My question is: can we compute $$HH^{\bullet}(A,A)$$ through the Hochschild complex? Is there any reference?

• It's not hard to prove that $HH^2$ with coefficients in any bimodule is zero because k[x] is a free algebra so any square-zero extension splits. Thus k[x] has projective dimension 1 as a bimodule and so all its higher cohomology vanishes for any coefficients. This argument works for free algebras as well and with a little extra work for path algebras of quivers Feb 17, 2022 at 4:46
• But why do you want to carry out the computation with the Hochschild complex? Feb 17, 2022 at 7:10
• @PedroTamaroff I am trying to deform $k[x]$ to a curved dg-algebra with trivial differential but non-trivial curvature and then compute its Hochschild cohomology. In this case I'm afraid that the Koszul resolution doesn't work so we have to stick to the original definition. Hence I am curious how to compute the Hochschild cohomology of $k[x]$ through the original definition. Feb 17, 2022 at 14:32

I am not sure how helpful this may be, but it is too long for a comment.

There may be no reference where people carry out the computation using the usual Hochschild complex because no one wants to use that complex, in general, to compute the Hochschild cohomology groups of an algebra, when better resolutions exist.

For free algebras (or more generally quiver path algebras with no relations over a semi-simple base) there is a canonical bimodule resolution of $$A=TV$$ of the form (starting at degree $$-1$$)
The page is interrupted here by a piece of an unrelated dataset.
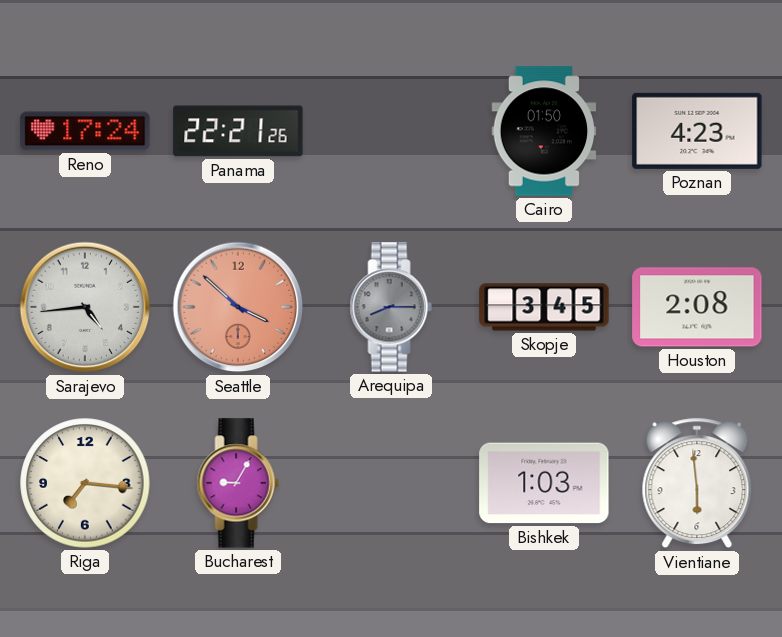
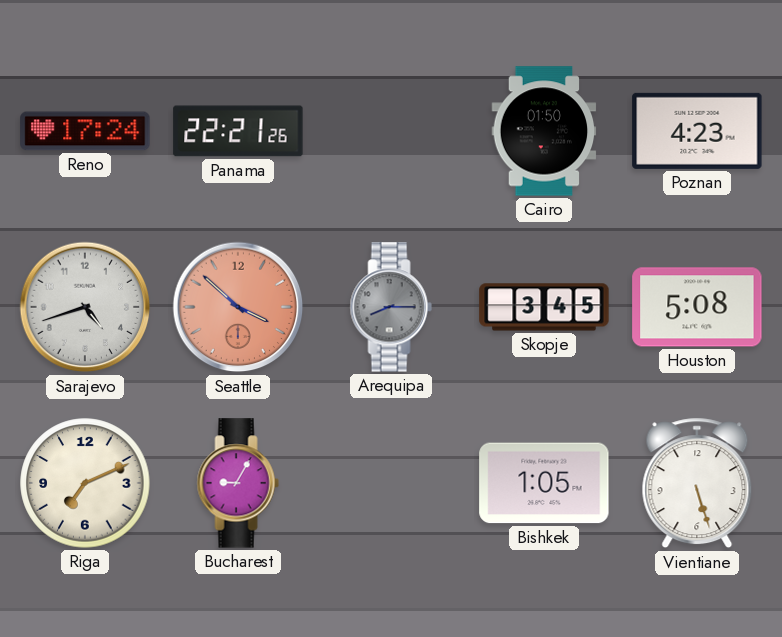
Sarajevo: 4:44 -> 4:42
Houston: 2:08 -> 5:08
Riga: 7:16 -> 7:11
Bishkek: 1:03 -> 1:05
Vientiane: 5:59 -> 5:27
$$0\to A\otimes V\otimes A\to A\otimes A\to A \to 0$$

where the leftmost map is $$d(x\otimes v\otimes y) = xv\otimes y - x\otimes vy$$ and the second map is the product.

Let me call this complex $$L$$. Note that there is an obvious inclusion $$\iota:L\to B$$ where $$B$$ is the double sided bar construction of $$A$$, and this inclusion is a chain map. In the other direction, there is a map $$\pi : B\to L$$ that is the identity in degree $$-1$$ and $$0$$, on $$A^{\otimes 3}$$ acts as follows:

$$\pi(f\otimes v_1\cdots v_n\otimes g) = \sum fv_1\cdots v_j\otimes v_{j+1}\otimes v_{j+2}\cdots v_n g\in A\otimes V\otimes A,$$ while it is necessarily zero in the other remaining degrees. You can check that $$\pi$$ is a chain map, and $$\pi \iota=1$$. It is a bit more tricky to check that $$\iota\pi$$ is chain homotopic to $$1$$. In the end, what you get is that $$\hom_{A^e}(B,A)$$ and $$\hom_{A^e}(L,A)$$ are chain homotopy equivalent.

Of course $$\hom_{A^e}(L,A)$$ is naturally isomorphic to $$0\to A\to \hom(V,A) \to 0$$ where the only non-zero map sends $$a\in A$$ to $$V\to A$$ such that $$v\longmapsto [a,v]$$, giving in your case $$\mathrm{HH}^0(A) = \mathrm{HH}^1(A) = A$$ as $$V$$ is one dimensional. What you'd have to do now is figure out how to lift these obvious cycles to representative cycles in $$\hom_{A^e}(B,A)$$, but you can do this precomposing with the chain map $$\pi$$.